- Exercise instructions -
Answer with a bare number: the count of lines in the records below that have the word "agent".

Stored records:
━━━━━━━━━━━━━━━━━━━━

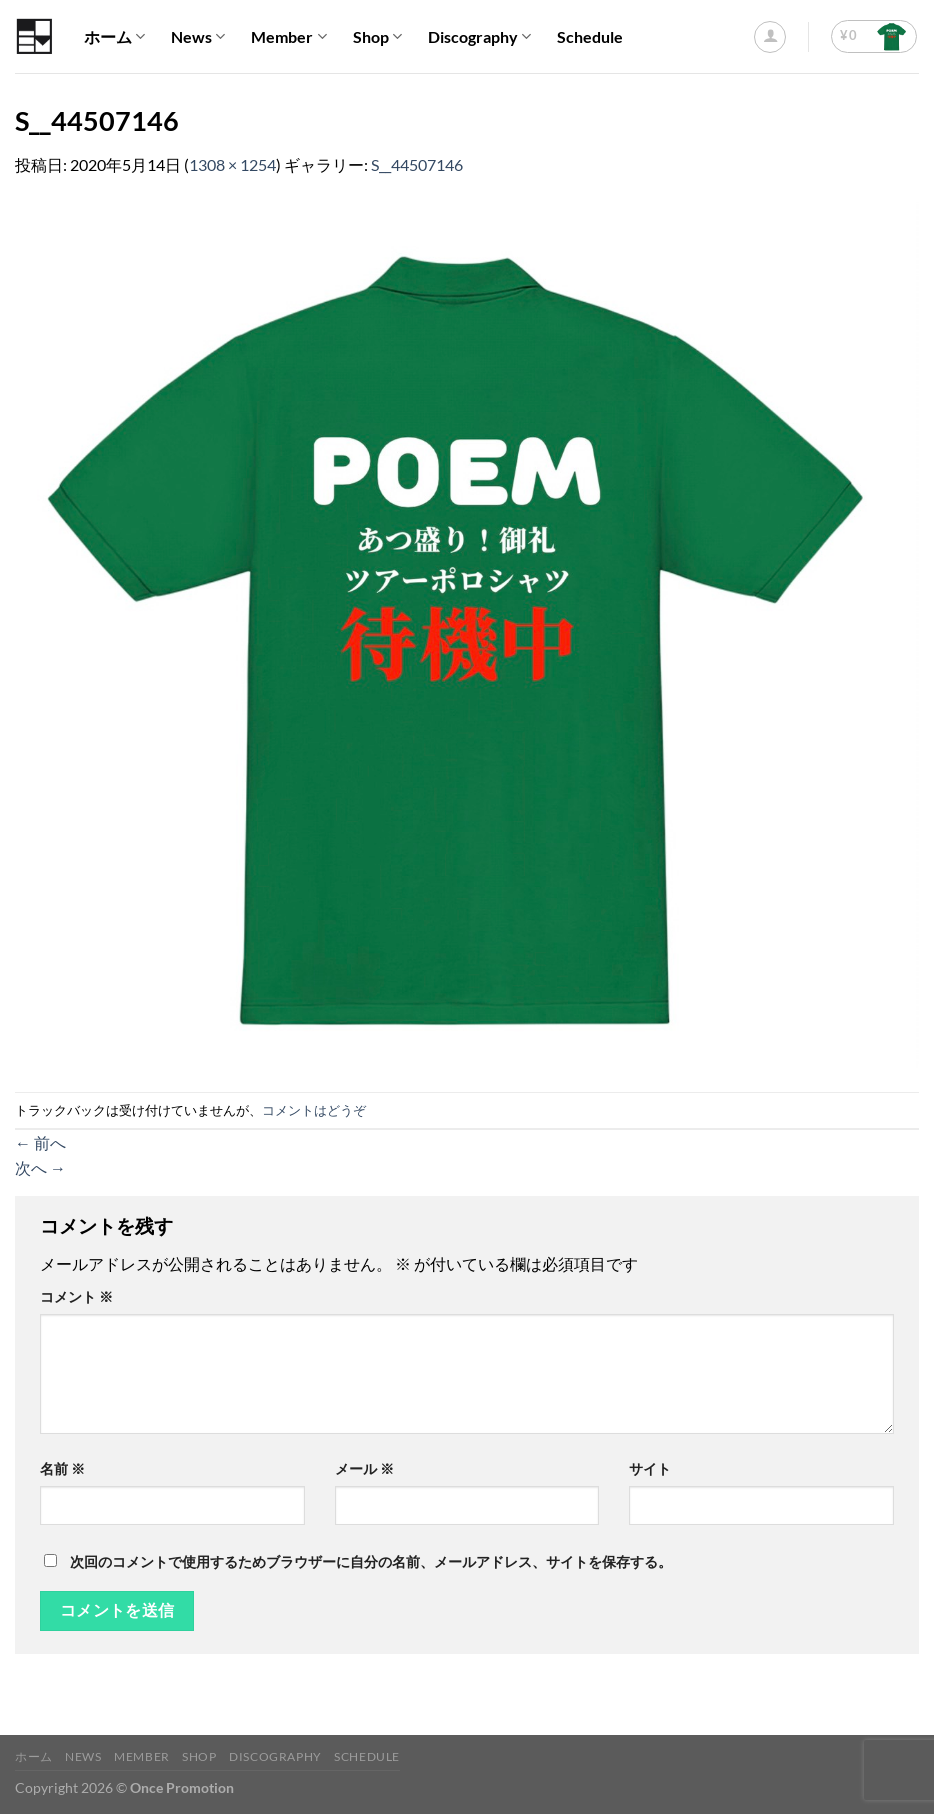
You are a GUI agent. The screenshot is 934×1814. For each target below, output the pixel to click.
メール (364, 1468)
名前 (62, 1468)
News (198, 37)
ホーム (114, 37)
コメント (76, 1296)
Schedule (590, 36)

━━━━━━━━━━━━━━━━━━━━

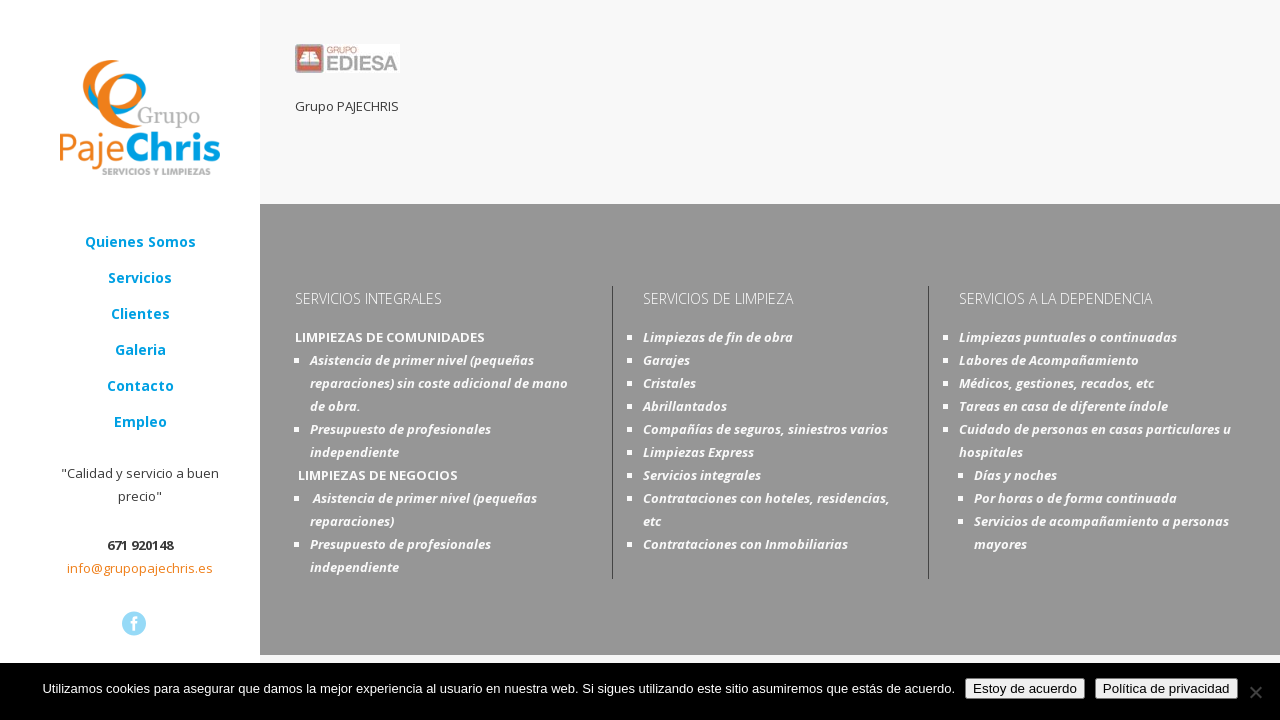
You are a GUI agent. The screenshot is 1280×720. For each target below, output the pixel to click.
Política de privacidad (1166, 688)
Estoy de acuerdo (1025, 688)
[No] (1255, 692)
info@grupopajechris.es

━━━━━━━━━━━━━━━━━━━━

- Output -
2